■ WORK TO BE COMPLETED
Everything in the records except the pictures must be copied out exactly.

■ RECORDS TO PROCESS
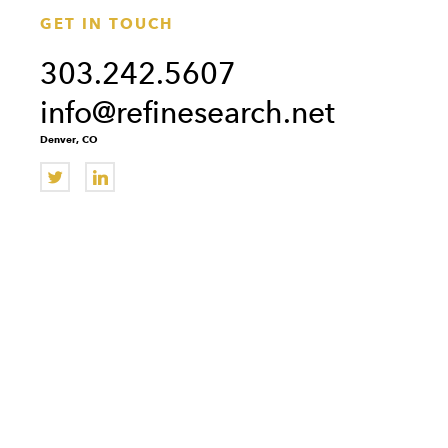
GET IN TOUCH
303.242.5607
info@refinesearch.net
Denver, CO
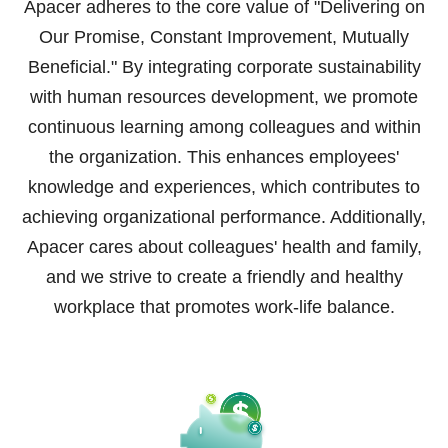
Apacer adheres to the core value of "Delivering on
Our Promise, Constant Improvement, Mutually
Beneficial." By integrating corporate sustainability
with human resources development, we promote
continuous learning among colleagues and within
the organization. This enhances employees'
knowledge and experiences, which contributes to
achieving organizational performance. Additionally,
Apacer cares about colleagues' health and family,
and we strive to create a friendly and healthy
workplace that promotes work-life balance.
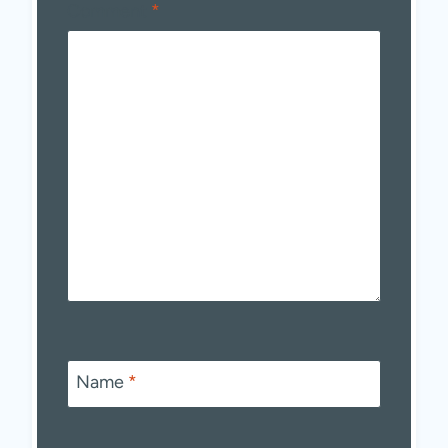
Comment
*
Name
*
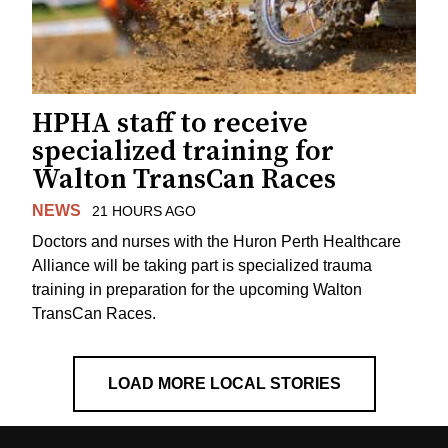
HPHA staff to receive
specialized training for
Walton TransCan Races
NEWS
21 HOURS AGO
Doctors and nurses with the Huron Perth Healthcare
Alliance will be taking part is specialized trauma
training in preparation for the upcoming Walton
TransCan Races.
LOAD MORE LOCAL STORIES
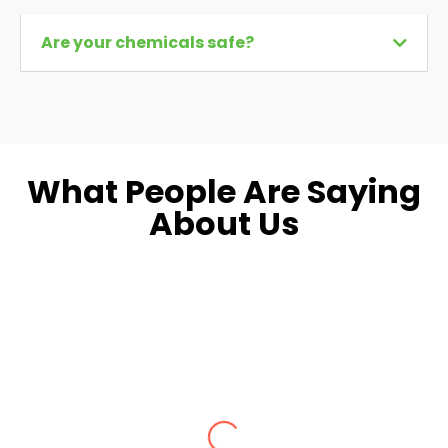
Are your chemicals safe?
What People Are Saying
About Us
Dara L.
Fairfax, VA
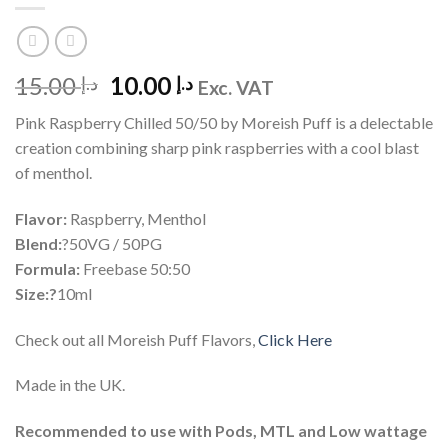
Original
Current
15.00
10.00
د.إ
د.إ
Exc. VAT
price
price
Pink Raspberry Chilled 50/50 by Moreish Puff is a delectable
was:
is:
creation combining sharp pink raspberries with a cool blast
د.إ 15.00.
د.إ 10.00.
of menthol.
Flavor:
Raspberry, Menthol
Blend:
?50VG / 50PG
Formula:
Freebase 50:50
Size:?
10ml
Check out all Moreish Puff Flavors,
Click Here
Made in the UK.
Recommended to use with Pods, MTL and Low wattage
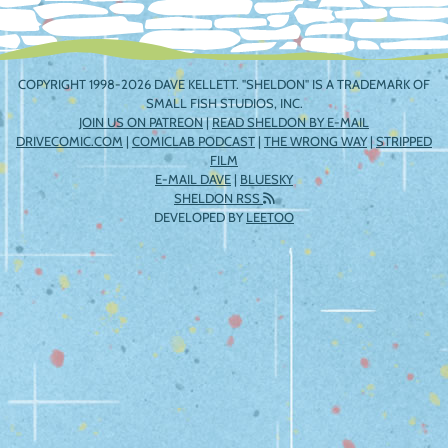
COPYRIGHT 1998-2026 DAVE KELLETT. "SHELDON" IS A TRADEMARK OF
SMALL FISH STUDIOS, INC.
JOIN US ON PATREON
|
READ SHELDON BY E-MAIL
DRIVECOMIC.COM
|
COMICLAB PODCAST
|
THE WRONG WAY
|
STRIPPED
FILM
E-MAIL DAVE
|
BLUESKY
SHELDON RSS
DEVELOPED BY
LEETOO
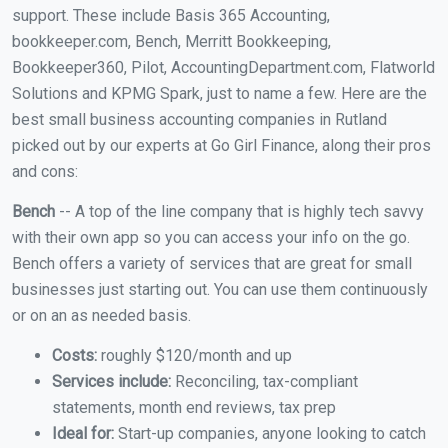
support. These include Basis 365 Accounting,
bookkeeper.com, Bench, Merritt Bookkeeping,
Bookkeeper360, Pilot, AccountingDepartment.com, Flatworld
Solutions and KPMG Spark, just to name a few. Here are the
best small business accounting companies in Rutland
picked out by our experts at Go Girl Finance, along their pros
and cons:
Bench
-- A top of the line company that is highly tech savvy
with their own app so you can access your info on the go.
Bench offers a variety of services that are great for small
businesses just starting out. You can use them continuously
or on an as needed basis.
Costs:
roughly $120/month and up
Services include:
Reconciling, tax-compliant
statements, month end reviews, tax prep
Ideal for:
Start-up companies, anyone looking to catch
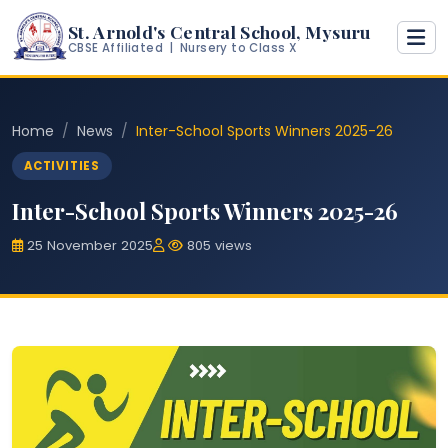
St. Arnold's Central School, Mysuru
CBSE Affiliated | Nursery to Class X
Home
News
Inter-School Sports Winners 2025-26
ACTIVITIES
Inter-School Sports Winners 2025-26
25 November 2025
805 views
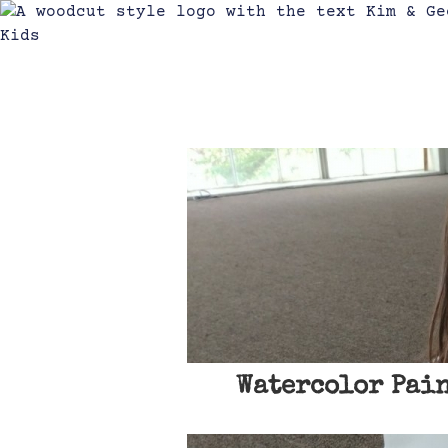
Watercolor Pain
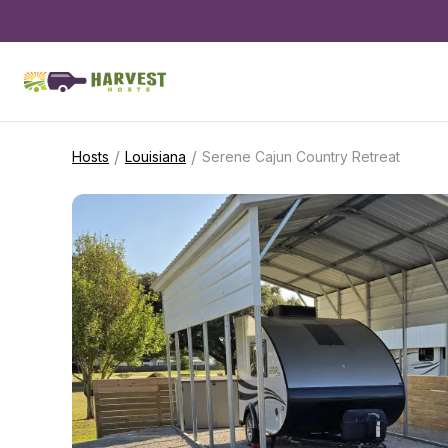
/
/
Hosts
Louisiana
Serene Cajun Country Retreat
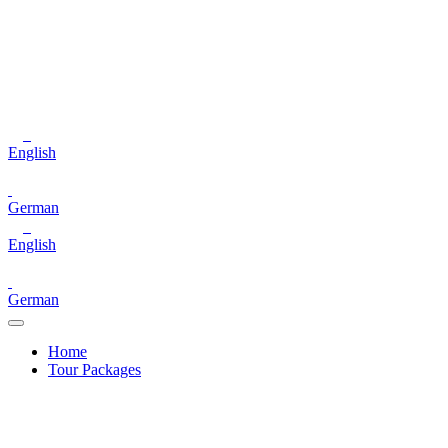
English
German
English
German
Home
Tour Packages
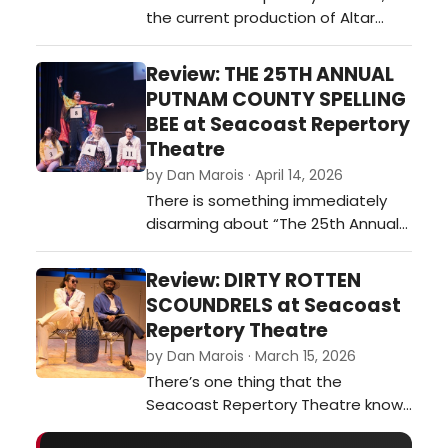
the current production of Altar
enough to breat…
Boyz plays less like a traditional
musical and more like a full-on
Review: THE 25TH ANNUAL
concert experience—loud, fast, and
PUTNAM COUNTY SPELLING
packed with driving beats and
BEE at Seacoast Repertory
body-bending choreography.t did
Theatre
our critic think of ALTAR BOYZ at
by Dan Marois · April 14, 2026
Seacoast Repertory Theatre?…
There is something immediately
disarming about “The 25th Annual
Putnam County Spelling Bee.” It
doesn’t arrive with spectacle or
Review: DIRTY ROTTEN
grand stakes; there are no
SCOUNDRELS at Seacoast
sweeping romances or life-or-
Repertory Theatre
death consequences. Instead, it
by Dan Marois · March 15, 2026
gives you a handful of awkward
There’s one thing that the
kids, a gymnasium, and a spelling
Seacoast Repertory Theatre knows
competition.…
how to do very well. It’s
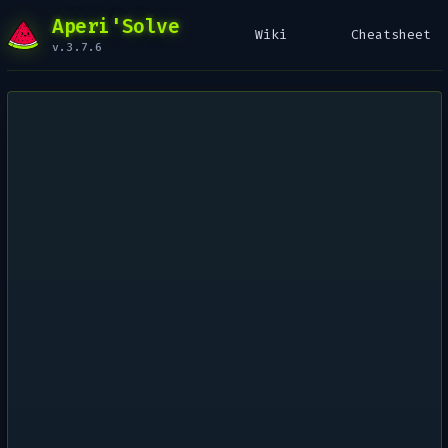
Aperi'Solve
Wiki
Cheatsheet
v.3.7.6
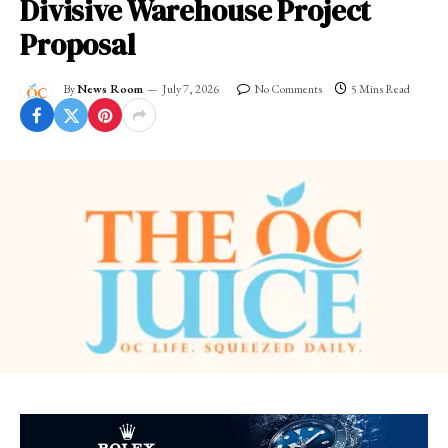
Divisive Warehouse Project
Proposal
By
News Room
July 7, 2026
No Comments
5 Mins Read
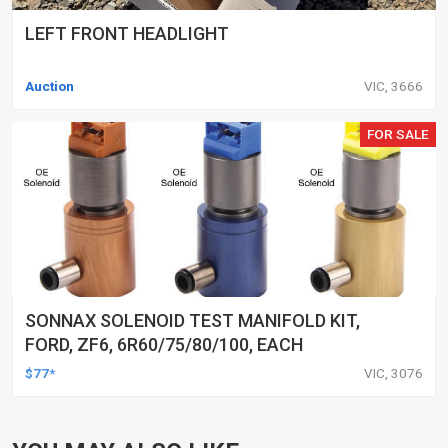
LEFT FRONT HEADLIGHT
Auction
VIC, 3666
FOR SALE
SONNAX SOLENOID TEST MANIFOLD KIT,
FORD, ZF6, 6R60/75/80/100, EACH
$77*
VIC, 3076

■ SOLUTION
GET IN TOUCH
303.242.5607
info@refinesearch.net
Denver, CO
Apacer adheres to the core value of "Delivering on
Our Promise, Constant Improvement, Mutually
Beneficial." By integrating corporate sustainability
with human resources development, we promote
continuous learning among colleagues and within
the organization. This enhances employees'
knowledge and experiences, which contributes to
achieving organizational performance. Additionally,
Apacer cares about colleagues' health and family,
and we strive to create a friendly and healthy
workplace that promotes work-life balance.
Comment
*
Name
*
HPHA staff to receive
specialized training for
Walton TransCan Races
NEWS
21 HOURS AGO
Doctors and nurses with the Huron Perth Healthcare
Alliance will be taking part is specialized trauma
training in preparation for the upcoming Walton
TransCan Races.
LOAD MORE LOCAL STORIES
Are your chemicals safe?
What People Are Saying
About Us
Dara L.
Fairfax, VA
Original
Current
15.00
10.00
د.إ
د.إ
Exc. VAT
price
price
Pink Raspberry Chilled 50/50 by Moreish Puff is a delectable
was:
is:
creation combining sharp pink raspberries with a cool blast
د.إ 15.00.
د.إ 10.00.
of menthol.
Flavor:
Raspberry, Menthol
Blend:
?50VG / 50PG
Formula:
Freebase 50:50
Size:?
10ml
Check out all Moreish Puff Flavors,
Click Here
Made in the UK.
Recommended to use with Pods, MTL and Low wattage
COPYRIGHT 1998-2026 DAVE KELLETT. "SHELDON" IS A TRADEMARK OF
SMALL FISH STUDIOS, INC.
JOIN US ON PATREON
|
READ SHELDON BY E-MAIL
DRIVECOMIC.COM
|
COMICLAB PODCAST
|
THE WRONG WAY
|
STRIPPED
FILM
E-MAIL DAVE
|
BLUESKY
SHELDON RSS
DEVELOPED BY
LEETOO
support. These include Basis 365 Accounting,
bookkeeper.com, Bench, Merritt Bookkeeping,
Bookkeeper360, Pilot, AccountingDepartment.com, Flatworld
Solutions and KPMG Spark, just to name a few. Here are the
best small business accounting companies in Rutland
picked out by our experts at Go Girl Finance, along their pros
and cons:
Bench
-- A top of the line company that is highly tech savvy
with their own app so you can access your info on the go.
Bench offers a variety of services that are great for small
businesses just starting out. You can use them continuously
or on an as needed basis.
Costs:
roughly $120/month and up
Services include:
Reconciling, tax-compliant
statements, month end reviews, tax prep
Ideal for:
Start-up companies, anyone looking to catch
St. Arnold's Central School, Mysuru
CBSE Affiliated | Nursery to Class X
Home
News
Inter-School Sports Winners 2025-26
ACTIVITIES
Inter-School Sports Winners 2025-26
25 November 2025
805 views
Watercolor Pain
/
/
Hosts
Louisiana
Serene Cajun Country Retreat
English
German
English
German
Home
Tour Packages
the current production of Altar
enough to breat…
Boyz plays less like a traditional
musical and more like a full-on
Review: THE 25TH ANNUAL
concert experience—loud, fast, and
PUTNAM COUNTY SPELLING
packed with driving beats and
BEE at Seacoast Repertory
body-bending choreography.t did
Theatre
our critic think of ALTAR BOYZ at
by Dan Marois · April 14, 2026
Seacoast Repertory Theatre?…
There is something immediately
disarming about “The 25th Annual
Putnam County Spelling Bee.” It
doesn’t arrive with spectacle or
Review: DIRTY ROTTEN
grand stakes; there are no
SCOUNDRELS at Seacoast
sweeping romances or life-or-
Repertory Theatre
death consequences. Instead, it
by Dan Marois · March 15, 2026
gives you a handful of awkward
There’s one thing that the
kids, a gymnasium, and a spelling
Seacoast Repertory Theatre knows
competition.…
how to do very well. It’s
Aperi'Solve
Wiki
Cheatsheet
v.3.7.6
Divisive Warehouse Project
Proposal
By
News Room
July 7, 2026
No Comments
5 Mins Read
LEFT FRONT HEADLIGHT
Auction
VIC, 3666
FOR SALE
SONNAX SOLENOID TEST MANIFOLD KIT,
FORD, ZF6, 6R60/75/80/100, EACH
$77*
VIC, 3076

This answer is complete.